To Claim Or Not To Claim: Should Colleges Claim Awarded Championships?

Until two years ago when the College Football Playoff was implemented, there were plenty of ways teams could be awarded a national title because there were so many different polls. Different programs have different philosophies when claiming National Championships. Let's outline some of the instances of this and offer an opinion at the end.

This author went to college at the University of Missouri. While Mizzou is not currently one of the top programs in college football, there certainly is a level of tradition at the school. They have been awarded two national titles in football—one in 1960 and the other in 2007. But they claim neither.

In 1960 the team went 11-0, according to Big Eight records. They actually lost to Kansas, but later the win was vacated by the Big Eight because the Jayhawks used Bert Coan in the game, who was an ineligible player. The Tigers defeated #4 Navy in the Orange Bowl that year, and were the highest ranked team in the country that won every game; finishing #5 in the nation. Second ranked Ole Miss was also undefeated but they had a tie with LSU. However, Minnesota is officially the National Champion from that season, because they were ranked #1 in the final AP poll. The Gophers lost to Purdue in the regular season and to Washington in the Rose Bowl.
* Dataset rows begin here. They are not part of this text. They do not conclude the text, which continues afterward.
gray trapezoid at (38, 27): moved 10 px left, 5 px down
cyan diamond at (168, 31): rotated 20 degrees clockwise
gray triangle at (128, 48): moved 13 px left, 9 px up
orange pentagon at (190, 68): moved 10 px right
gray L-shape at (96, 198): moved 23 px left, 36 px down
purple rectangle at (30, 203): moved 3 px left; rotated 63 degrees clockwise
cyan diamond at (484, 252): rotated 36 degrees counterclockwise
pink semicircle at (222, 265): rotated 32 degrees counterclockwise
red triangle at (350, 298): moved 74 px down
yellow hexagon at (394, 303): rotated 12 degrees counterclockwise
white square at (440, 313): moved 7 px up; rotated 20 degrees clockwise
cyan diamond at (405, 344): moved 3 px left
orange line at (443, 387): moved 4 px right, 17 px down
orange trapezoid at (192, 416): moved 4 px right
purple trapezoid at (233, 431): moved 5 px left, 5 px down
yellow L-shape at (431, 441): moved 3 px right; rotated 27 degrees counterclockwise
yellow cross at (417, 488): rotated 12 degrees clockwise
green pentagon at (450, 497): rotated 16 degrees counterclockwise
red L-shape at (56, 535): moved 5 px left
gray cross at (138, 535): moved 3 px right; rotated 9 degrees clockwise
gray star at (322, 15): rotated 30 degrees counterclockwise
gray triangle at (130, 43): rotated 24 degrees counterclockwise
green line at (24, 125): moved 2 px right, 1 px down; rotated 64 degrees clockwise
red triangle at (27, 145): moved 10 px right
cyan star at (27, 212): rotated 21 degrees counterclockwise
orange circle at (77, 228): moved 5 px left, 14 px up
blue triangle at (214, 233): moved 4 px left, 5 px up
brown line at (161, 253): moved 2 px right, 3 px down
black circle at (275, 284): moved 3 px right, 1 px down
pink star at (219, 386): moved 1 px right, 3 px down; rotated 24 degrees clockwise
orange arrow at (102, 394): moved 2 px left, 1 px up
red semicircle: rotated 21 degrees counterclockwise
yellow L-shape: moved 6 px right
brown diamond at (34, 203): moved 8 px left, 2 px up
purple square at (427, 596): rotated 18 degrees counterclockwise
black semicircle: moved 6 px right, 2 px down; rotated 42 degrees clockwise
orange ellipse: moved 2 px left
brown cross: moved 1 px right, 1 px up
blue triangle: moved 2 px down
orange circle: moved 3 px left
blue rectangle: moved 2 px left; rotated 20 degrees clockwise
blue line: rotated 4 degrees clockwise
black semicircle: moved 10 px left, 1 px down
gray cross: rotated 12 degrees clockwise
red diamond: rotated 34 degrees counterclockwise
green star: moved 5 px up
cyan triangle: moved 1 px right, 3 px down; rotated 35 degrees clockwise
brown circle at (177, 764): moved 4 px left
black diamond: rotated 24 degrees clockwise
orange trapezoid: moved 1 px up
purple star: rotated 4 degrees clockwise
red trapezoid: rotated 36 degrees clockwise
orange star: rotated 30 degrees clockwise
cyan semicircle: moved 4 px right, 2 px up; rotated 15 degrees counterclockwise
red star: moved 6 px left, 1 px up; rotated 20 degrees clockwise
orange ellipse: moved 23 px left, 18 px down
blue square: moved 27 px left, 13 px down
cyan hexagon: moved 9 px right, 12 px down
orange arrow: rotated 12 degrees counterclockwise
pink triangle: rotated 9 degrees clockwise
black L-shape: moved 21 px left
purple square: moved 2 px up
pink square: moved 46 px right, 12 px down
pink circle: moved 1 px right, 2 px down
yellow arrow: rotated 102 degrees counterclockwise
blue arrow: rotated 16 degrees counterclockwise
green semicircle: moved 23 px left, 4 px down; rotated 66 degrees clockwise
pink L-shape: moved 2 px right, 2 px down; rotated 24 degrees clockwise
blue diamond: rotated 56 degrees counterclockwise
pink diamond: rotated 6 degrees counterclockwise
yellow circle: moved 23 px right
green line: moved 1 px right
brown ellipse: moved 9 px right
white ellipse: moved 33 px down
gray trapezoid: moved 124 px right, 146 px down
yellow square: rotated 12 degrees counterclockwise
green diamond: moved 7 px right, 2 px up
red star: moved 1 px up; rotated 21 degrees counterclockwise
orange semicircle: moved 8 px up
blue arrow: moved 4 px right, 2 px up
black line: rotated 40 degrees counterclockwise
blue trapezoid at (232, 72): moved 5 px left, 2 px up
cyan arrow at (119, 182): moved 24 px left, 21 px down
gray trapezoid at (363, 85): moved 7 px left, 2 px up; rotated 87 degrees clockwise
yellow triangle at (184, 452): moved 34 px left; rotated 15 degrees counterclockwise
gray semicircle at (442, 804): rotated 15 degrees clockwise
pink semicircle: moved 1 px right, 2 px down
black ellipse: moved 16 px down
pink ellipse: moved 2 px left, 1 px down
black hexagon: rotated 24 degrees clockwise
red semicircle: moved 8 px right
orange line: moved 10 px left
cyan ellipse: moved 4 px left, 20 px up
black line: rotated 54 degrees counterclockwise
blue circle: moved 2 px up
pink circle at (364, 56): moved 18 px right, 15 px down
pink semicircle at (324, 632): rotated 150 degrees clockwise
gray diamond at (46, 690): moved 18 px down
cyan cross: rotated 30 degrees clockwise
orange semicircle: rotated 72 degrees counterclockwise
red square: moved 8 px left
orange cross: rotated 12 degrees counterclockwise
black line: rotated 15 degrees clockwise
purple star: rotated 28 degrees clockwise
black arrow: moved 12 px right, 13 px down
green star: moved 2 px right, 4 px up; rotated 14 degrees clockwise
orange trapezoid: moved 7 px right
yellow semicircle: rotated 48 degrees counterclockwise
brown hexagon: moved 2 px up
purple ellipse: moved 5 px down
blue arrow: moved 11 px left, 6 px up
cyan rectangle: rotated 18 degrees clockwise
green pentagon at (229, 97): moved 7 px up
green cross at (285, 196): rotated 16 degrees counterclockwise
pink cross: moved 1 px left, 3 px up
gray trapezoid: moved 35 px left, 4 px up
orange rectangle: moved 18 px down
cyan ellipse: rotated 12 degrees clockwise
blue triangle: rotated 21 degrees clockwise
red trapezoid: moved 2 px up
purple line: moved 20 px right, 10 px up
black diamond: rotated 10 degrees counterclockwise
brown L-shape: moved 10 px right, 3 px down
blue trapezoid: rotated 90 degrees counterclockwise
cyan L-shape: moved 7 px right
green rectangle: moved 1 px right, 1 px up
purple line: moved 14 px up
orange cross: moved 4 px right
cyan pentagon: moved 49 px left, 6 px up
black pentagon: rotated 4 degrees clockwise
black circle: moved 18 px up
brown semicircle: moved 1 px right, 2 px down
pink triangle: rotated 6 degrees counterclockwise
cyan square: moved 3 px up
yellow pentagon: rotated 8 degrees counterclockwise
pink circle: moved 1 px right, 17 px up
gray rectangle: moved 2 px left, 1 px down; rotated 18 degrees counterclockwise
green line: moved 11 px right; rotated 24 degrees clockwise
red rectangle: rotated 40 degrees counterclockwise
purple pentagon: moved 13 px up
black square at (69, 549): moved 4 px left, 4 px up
In 2007 the Tigers went 12-2, with both losses coming to the Oklahoma Sooners, once in the regular season and the second in the Big 12 Title Game. That was the year LSU was awarded the consensus national title, even though they lost two games themselves. They played against a one loss Ohio State team in the National Title Game, winning 38-24. But Anderson & Hester gave their National Title to the Tigers.

The Tigers don't claim either of their National Titles, but their SEC moving buddies, the Texas A&M Aggies, did. While the Aggies won a consensus National Title in 1939 they also claim National Titles in 1919 and 1927. They also have one from 1917 that they do not claim.

The circumstances surrounding the 1919 championship are interesting. They were not scored on all year, finishing 10-0. The Billingsley Report and National Championship Foundation were among ten selectors who gave them the National Title. Notre Dame and Harvard were retroactively awarded National Titles for that year as well. Interestingly enough the 1917 team finished 8-0 and was not scored on as well, and was awarded National Championships by 1st-N-Goal and James Howell. They do not claim this championship despite having very similar circumstances just two years later that they do claim a National Title for.

In 1927 the team finished 8-0-1, with a tie against TCU. The Aggies were awarded National Championships by the Sagarin Rating and Sagarin ELO-Chess. It also bears mentioning that there were no bowl games at this point in time, making it harder to decide a true National Champion.

That's a very small look into a very big picture here. One and two National Championships are dwarfed by some other schools. Notre Dame leads college football with 11 unclaimed National Titles, perfect symmetry with their 11 claimed titles. We would talk about them, but this article is simply not long enough to explore all of those in detail. Oklahoma, the proud owner of seven consensus titles, also has ten they don't claim. After that Ohio State with seven and Nebraska and Southern California with six round out the top five of unclaimed championships. 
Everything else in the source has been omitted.